• _TASK DIRECTIONS_
Among the records below, find the line that has "했는지 아이들이 집중해서 읽더라고요. 갑각류가 껍질을 벗으며 자라"; from there, give the lines again exactly, and stop after the line that has "하러 떠나셔도 좋을 듯".

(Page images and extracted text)
================================

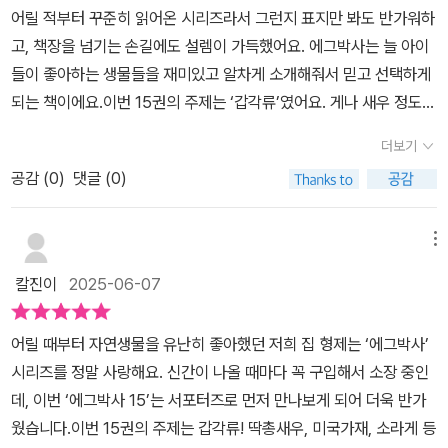
모델이 되어준 둘째 베리군은 물론이고7살 막냉이 버니양과 5학년
어릴 적부터 꾸준히 읽어온 시리즈라서 그런지 표지만 봐도 반가워하
하는 일은 아이들의 탐구력과 사고력을 자연스럽게 자극한다.개인적
첫째 뜬금군도 함께 읽었고요.​첫째 아이는 이렇게 독서록도 멋지게
고, 책장을 넘기는 손길에도 설렘이 가득했어요. 에그박사는 늘 아이
으로 가장 인상 깊었던 생물은 쥐며느리였다. 공벌레와 생김새가 비
작성해주었는데..한쪽에는 생태계 교란종을 그림으로 그려줬더라고
들이 좋아하는 생물들을 재미있고 알차게 소개해줘서 믿고 선택하게
슷하지만, 공벌레는 귀엽다고 여기면서 쥐며느리는 왠지 징그럽다고
요.​미국가재를 비롯하여 다양한 상태계 교란종이 우리 생태계를 위협
되는 책이에요.이번 15권의 주제는 ‘갑각류’였어요. 게나 새우 정도만
느꼈다. 그런데 책을 통해 쥐며느리가 ‘토양의 청소부’로서 유기물을
하고 있는데요.요녀석들도 참 불쌍한 것 같은데 ㅠ키우다가 무분별한
알고 있던 아이들에게는 정말 새로운 세계가 펼쳐졌어요. 에그박사는
분해해 자연의 순환을 돕는 존재라는 사실을 알게 되니, 그동안 외모
방사를 하면 안될 것 같고요.​이런 녀석들을 해치우는 상위 포식자가
더보기
갑각류를 담수, 육지, 바다로 나누어 알려주는데, 그 분류 자체가 생소
만으로 판단해온 것이 미안해졌다. 그날 이후로, 우리 가족만의 생물
있기도 한 터라이러한 부분도 잘 활용하여 부디 잘 지냈음 좋겠네요.​
공감 (
0
)
댓글 (0)
했는지 아이들이 집중해서 읽더라고요. 갑각류가 껍질을 벗으며 자라
도감 속 쥐며느리 항목은 확실히 달라졌다.또한 왜래종에 대한 이야
역시나 넘넘 유익한 에그박사책이어서요.초5인 울 아이도 엄마인 저
고 극한 환경에서도 잘 살아남는다는 설명에 호기심이 마구 생겼대
기도 깊게 다가왔다. 무책임한 방생이 생태계에 끼치는 영향을 알게
도 모르는 지식들을 재미있고 유익하게 많이 얻었답니다.​이렇게 재미
요.책의 시작은 버려진 가재 이야기였어요. 저희 아이들도 어릴 적 계
메뉴
되며, 생명의 무게를 다시 생각하게 된다. 특히 “왜래종이라 해도 생
있고 유익한 자연생물 관찰만화미래엔아이세움 <에그박사 15>를 읽
곡에서 가재를 발견하고 한참을 들여다보며 좋아했던 기억이 있어서,
명의 소중함을 생각해 주세요”(42쪽)라는 문장은 단순히 문제를 경
어보았는데요.​울 아이들과 함께 재밌게 읽어보시고관련 체험활동을
칼진이
2025-06-07
더 몰입하며 읽었어요. 그때 봤던 건 우리나라 토종 가재였고, 이번 책
고하는 데 그치지 않고, 생명 자체에 대한 태도를 묻는다. 왜래종을 먹
하러 떠나셔도 좋을 듯 해요.​그럼 저는 여기까지.안녀엉.#에그박사,
에서 새롭게 알게 된 미국가재는 외래종이자 생태계 교란 생물이라는
이로 삼는 수달, 그리고 그 수달이 멸종위기 1급이라는 사실은 아이들
#에그박사책, #생물, #자연생물관찰, #생물도감, #초등추천도서, #
어릴 때부터 자연생물을 유난히 좋아했던 저희 집 형제는 ‘에그박사’
점이 충격적이었어요. 에그박사를 통해 미국가재가 퍼뜨릴 수 있는
과 함께 읽으며 더 깊은 대화를 나누게 만든다.읽을 때는 귀엽고 웃기
초등과학, #초등책추천, #미래엔, #미래엔아이세움, #엄마표책육아
시리즈를 정말 사랑해요. 신간이 나올 때마다 꼭 구입해서 소장 중인
곰팡이균, 녹조 현상, 농작물 피해 등에 대해서도 자연스럽게 배우게
고 신기하지만, 책장을 덮고 나면 생명의 무게가 느껴지는 책.《에그박
데, 이번 ‘에그박사 15’는 서포터즈로 먼저 만나보게 되어 더욱 반가
되었어요.또 아이들이 특히 좋아했던 부분은 갑각류의 신체 구조 비
사 15》는 단순한 생물도감이나 만화가 아니다. 자연을 배울 기회를
웠습니다.이번 15권의 주제는 갑각류! 딱총새우, 미국가재, 소라게 등
교였어요. 새우의 턱다리가 세 쌍이나 있다는 사실, 게에게 헤엄다리
주고, 생명을 바라보는 눈을 키워주는 소중한 책이다. 생물을 자주 보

================================

• _REPLY TO THE EXERCISE_
했는지 아이들이 집중해서 읽더라고요. 갑각류가 껍질을 벗으며 자라
도감 속 쥐며느리 항목은 확실히 달라졌다.또한 왜래종에 대한 이야
역시나 넘넘 유익한 에그박사책이어서요.초5인 울 아이도 엄마인 저
고 극한 환경에서도 잘 살아남는다는 설명에 호기심이 마구 생겼대
기도 깊게 다가왔다. 무책임한 방생이 생태계에 끼치는 영향을 알게
도 모르는 지식들을 재미있고 유익하게 많이 얻었답니다.​이렇게 재미
요.책의 시작은 버려진 가재 이야기였어요. 저희 아이들도 어릴 적 계
메뉴
되며, 생명의 무게를 다시 생각하게 된다. 특히 “왜래종이라 해도 생
있고 유익한 자연생물 관찰만화미래엔아이세움 <에그박사 15>를 읽
곡에서 가재를 발견하고 한참을 들여다보며 좋아했던 기억이 있어서,
명의 소중함을 생각해 주세요”(42쪽)라는 문장은 단순히 문제를 경
어보았는데요.​울 아이들과 함께 재밌게 읽어보시고관련 체험활동을
칼진이
2025-06-07
더 몰입하며 읽었어요. 그때 봤던 건 우리나라 토종 가재였고, 이번 책
고하는 데 그치지 않고, 생명 자체에 대한 태도를 묻는다. 왜래종을 먹
하러 떠나셔도 좋을 듯 해요.​그럼 저는 여기까지.안녀엉.#에그박사,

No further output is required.